Eventually Rick turned the car into less of a driver and more of a full time track machine because he was hooked on the racing experience, ” There’s a constant learning curve with racing and I can’t wait for the green light”.
The track was the stage for the ’57 Chevy over many years and it won many battles during that period—and Rick’s learning curve never ebbed.
But he wanted to reacquaint his family with the street side of his long term automotive buddy so he mellowed the ‘57 Chevy…slightly, “It’s running a 331 now, 327 bored out a bit.. It’s first one I ever built detuned a bit. Still has the 4 speed Borg-Warner and now the gears are 5:38 so it’s a bit more civilized. It’s got tubular A arms now but it still has the gasser look. I still trailer it though because 5:38 gears are still not good highway gears so it’s wound up pretty good on the highway plus there’s the hail factor in the summer and we came through a tornado warning to get to this show”.
The rumble of the ’57 Chevy has changed a bit too, “It’s got a lot of muffler now so it tones down the sound pretty good”.
The Canadian Football League Saskatchewan Roughriders are the second part of the equation in the car, “It’s always been green since I owned it, and I treated it like the Ridermobile”. That’s important in Saskatchewan—the only region of Canada where football reigns over hockey as the number one sport in the province for fans.
Rick’s wife finally put the icing on the cake; “she got me Rider decals for it at Christmas”. That was enough to turn this Chevy track star into a Roughrider rock star as Rick explained, ” People love it when I come to Rider games in it. They give me big thumbs up and my son insists that we do a lap around the stadium before the game.
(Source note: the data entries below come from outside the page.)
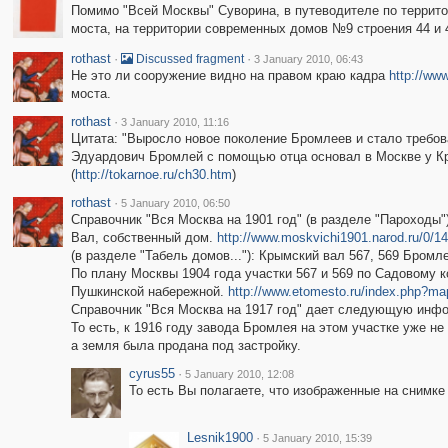
Помимо "Всей Москвы" Суворина, в путеводителе по террито
моста, на территории современных домов №9 строения 44 и 
rothast
·
·
Discussed fragment
3 January 2010, 06:43
Не это ли сооружение видно на правом краю кадра
http://ww
моста.
rothast
·
3 January 2010, 11:16
Цитата: "Выросло новое поколение Бромлеев и стало требов
Эдуардович Бромлей с помощью отца основал в Москве у Кры
(
http://tokarnoe.ru/ch30.htm
)
rothast
·
5 January 2010, 06:50
Справочник "Вся Москва на 1901 год" (в разделе "Пароходы")
Вал, собственный дом.
http://www.moskvichi1901.narod.ru/0/1
(в разделе "Табель домов..."): Крымский вал 567, 569 Бромл
По плану Москвы 1904 года участки 567 и 569 по Садовому 
Пушкинской набережной.
http://www.etomesto.ru/index.php
Справочник "Вся Москва на 1917 год" дает следующую инфо
То есть, к 1916 году завода Бромлея на этом участке уже н
а земля была продана под застройку.
cyrus55
·
5 January 2010, 12:08
То есть Вы полагаете, что изображенные на снимке
Lesnik1900
·
5 January 2010, 15:39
People go crazy when you do that too”.
Roughrider players are well aware of the car; “I’ve had quite a few sit in the car for good luck”. The Rider mascot (Gainer the Gopher) even tried to fit in the car but Rick explained, “His head was too big”.
Rick has achieved the impossible with his 1957 Chevy. He’s kept his high school car, his race car and his Roughrider car plus he has total buy-in from his family.
There’s so much buy-in that they all wear the same Roughrider jerseys with the same number (57) and the same name on the back (Chevy).
They call it Rider Pride in Saskatchewan.